In the West with our conspicuous prosperity and ease, Christianity’s popularity continues to shrink.
In Africa, Asia, and South America with much greater adversity and suffering, it continues to grow.
Joseph Tyson nearly martyred in Ceaușescu’s Romania, told me that 95% of Christians pass the test of adversity while 95% fail the test of prosperity.
Why do God’s children undergo pressure, suffering, and deadly peril? Paul answers clearly “that we might not rely on ourselves but on God.” – 2 Corinthians 1:11
Suffering shows us who we are
so we can see what we need to become,
and it can prepare us for eternity.
Faithful Endurance Builds Christlikeness
The evils and suffering we face are steep hills that increase our spiritual lung capacity; resistance builds our endurance. The Bible says of the righteous man:
“That person is like a tree planted by streams of water,
which yields its fruit in season and whose leaf does not wither
—whatever they do prospers.”
– Psalms 1:3
God uses disappointments and suffering to train us to share His Holiness and righteousness. Not all discipline is designed to correct sin its purpose may be to cultivate righteousness. An athlete doesn’t train just to fix the problem, he trains to improve his condition.
“Endure hardship as discipline; God is treating you as his children.
For what children are not disciplined by their father?
If you are not disciplined—and everyone undergoes discipline—
then you are not legitimate,
not true sons and daughters at all.
Moreover, we have all had human fathers who disciplined us
and we respected them for it.
How much more should we submit to the Father of spirits and live!
They disciplined us for a little while as they thought best;
but God disciplines us for our good,
in order that we may share in his holiness.
No discipline seems pleasant at the time, but painful.
Later on, however, it produces a harvest of righteousness
and peace for those who have been trained by it.”
– Hebrews 12:7-11
The farmer works long hard hours each day anticipating the eventual harvest. This coming harvest motivates him and brings him joy. Looking at our suffering is like looking at row after row of crops that need weeding and watering. It seems like endless work. Yet God calls upon us to look beyond the days and seasons’ work to the coming harvest.
Scripture promises, “God disciplines us for our own good.” He doesn’t miscalculate, doesn’t make mistakes, and will never look back at what he brings in allows in our lives and say, “If I had to do it over again, I wouldn’t do that.”
A Quick Recap
32 Reasons Why God Allows Suffering in Our Lives
I found in these three chapters 32 reasons why God would allow suffering in our lives. You may find more. If you think of other reasons please add them in the comment section below.
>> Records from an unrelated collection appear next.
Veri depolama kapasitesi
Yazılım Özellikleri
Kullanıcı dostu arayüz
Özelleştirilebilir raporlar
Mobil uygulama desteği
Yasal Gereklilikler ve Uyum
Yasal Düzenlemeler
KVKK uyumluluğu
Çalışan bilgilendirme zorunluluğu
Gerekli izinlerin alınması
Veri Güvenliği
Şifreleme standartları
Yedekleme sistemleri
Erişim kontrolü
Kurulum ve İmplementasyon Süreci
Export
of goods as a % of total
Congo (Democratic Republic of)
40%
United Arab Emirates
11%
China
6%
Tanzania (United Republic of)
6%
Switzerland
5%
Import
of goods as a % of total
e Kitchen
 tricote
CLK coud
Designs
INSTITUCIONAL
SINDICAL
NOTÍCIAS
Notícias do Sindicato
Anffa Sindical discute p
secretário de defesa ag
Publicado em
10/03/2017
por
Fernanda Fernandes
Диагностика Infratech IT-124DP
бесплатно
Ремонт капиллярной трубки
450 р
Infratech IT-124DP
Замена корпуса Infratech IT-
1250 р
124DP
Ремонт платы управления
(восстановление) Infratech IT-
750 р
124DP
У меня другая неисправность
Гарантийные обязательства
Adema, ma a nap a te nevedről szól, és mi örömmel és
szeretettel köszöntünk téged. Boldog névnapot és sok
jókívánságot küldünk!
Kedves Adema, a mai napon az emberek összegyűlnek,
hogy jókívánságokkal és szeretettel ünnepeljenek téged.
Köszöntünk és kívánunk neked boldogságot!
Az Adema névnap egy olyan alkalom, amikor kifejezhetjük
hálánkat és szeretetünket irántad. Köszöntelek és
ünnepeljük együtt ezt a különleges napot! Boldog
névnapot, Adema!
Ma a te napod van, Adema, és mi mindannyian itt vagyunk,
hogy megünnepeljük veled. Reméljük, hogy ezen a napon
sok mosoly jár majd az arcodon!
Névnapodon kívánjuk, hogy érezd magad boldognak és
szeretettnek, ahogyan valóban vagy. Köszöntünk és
God uses our suffering to:
- Bind us together with other believers.
- Break our self-dependence and bring us to rely on Him.
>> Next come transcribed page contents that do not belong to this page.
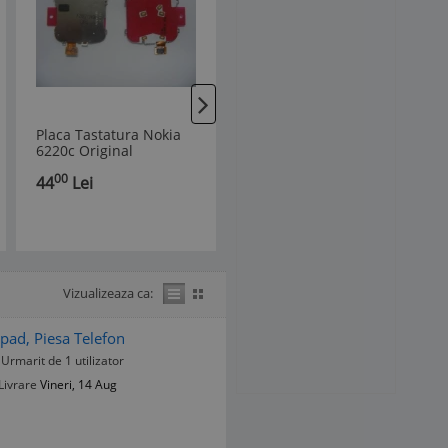
Placa Tastatura Nokia
Placa Tastatura Nokia
6220c Original
3250 (Numeric) Original
00
00
44
Lei
26
Lei
Vizualizeaza ca:
ypad, Piesa Telefon
Urmarit de 1 utilizator
Livrare
Vineri, 14 Aug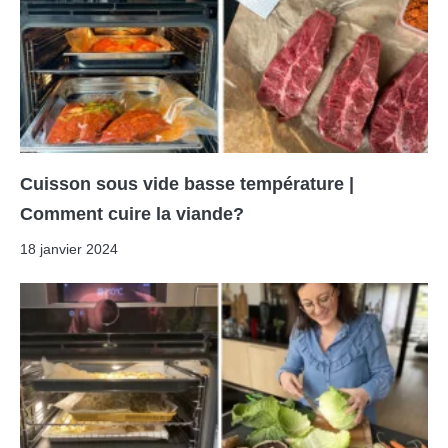
Cuisson sous vide basse température |
Comment cuire la viande?
18 janvier 2024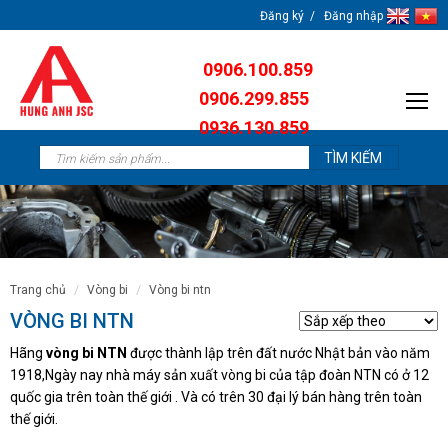
Đăng ký
Đăng nhập
0906.100.859
0906.299.855
0936.130.859
0904.638.259
trang chủ
vòng bi
vòng bi ntn
VÒNG BI NTN
Hãng
vòng bi NTN
được thành lập trên đất nước Nhật bản vào năm
1918,Ngày nay nhà máy sản xuất vòng bi của tập đoàn NTN có ở 12
quốc gia trên toàn thế giới . Và có trên 30 đại lý bán hàng trên toàn
thế giới.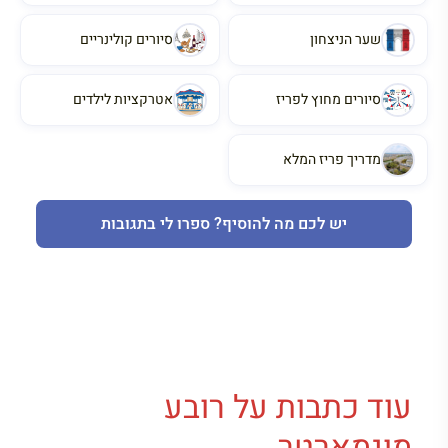
שער הניצחון
סיורים קולינריים
סיורים מחוץ לפריז
אטרקציות לילדים
מדריך פריז המלא
יש לכם מה להוסיף? ספרו לי בתגובות
עוד כתבות על רובע
מונמארטר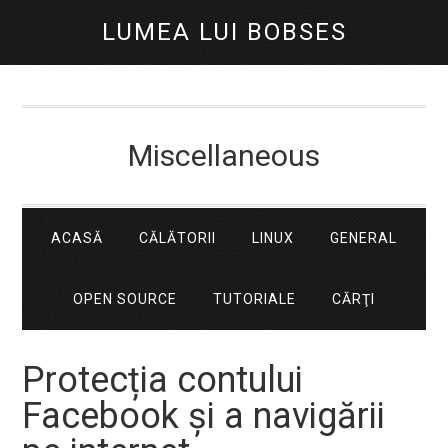
LUMEA LUI BOBSES
Miscellaneous
ACASĂ
CĂLĂTORII
LINUX
GENERAL
OPEN SOURCE
TUTORIALE
CĂRŢI
Protecția contului
Facebook și a navigării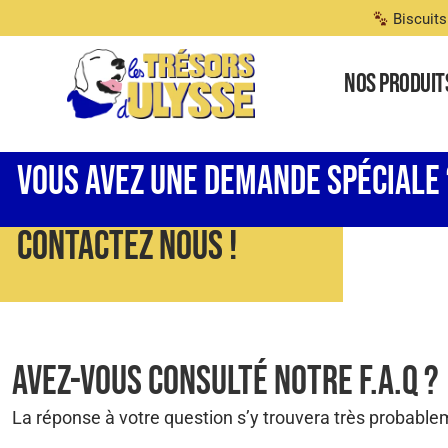
Biscuits
Nos produit
Vous Avez Une Demande Spéciale ?
Contactez Nous !​
Avez-Vous Consulté Notre F.A.Q ?
La réponse à votre question s’y trouvera très probable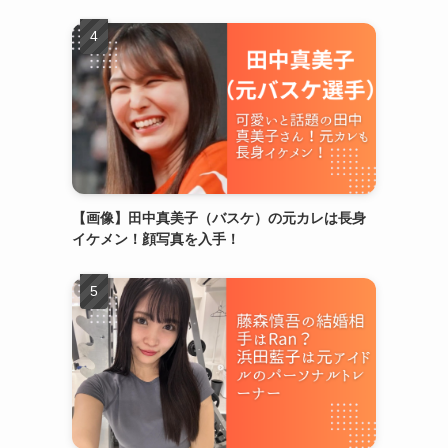
【画像】田中真美子（バスケ）の元カレは長身
イケメン！顔写真を入手！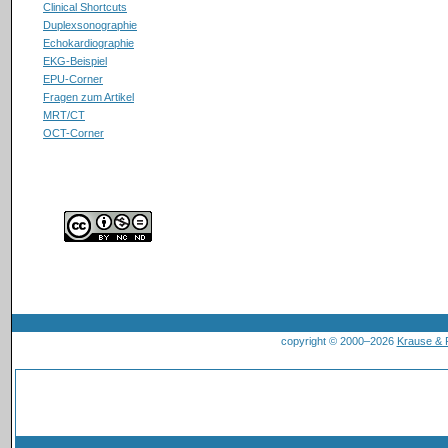
Clinical Shortcuts
Duplexsonographie
Echokardiographie
EKG-Beispiel
EPU-Corner
Fragen zum Artikel
MRT/CT
OCT-Corner
copyright © 2000–2026
Krause &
- Bring us into deeper intimacy with Him.
- Cause us to know Christ better.
- Cultivate humility in us.
- Deepen our faith.
- Discipline our minds.
- Display his work in us.
- Draw independent people to faith and teach them dependence on Christ.
- Expose idols in our lives (uncover our trust in God-substitutes).
- Force us to depend on his grace.
- Form us into the image of Christ.
- Foster sensitivity.
- Help us grow and mature.
- Impart wisdom.
- Increase our faith.
- Lead us to repentance of sin and transformation.
- Cause us to long for truth.
- Make us thankful.
- Prepare us for eternity.
- Produce discernment.
- Punish evil.
- Purge sin from our lives.
- Remind us of our inability to control life.
- Serve as a wake-up call that tells us how wretched we are without God and draw us to God.
- Show us who we are so we can see what we need to become.
- Strengthen our character.
- Strengthen our commitment to him.
- Stretch our hope.
- Teach us to give thanks in times of sorrow.
- Teach us to trust Him.
- Train us to share His holiness and righteousness.
Maranatha! Until next time, I am Passionately Loving Jesus, the Anchor of my Soul.
 C. S. Lewis The Problem of Pain (New York: Macmillan, 1962), 93.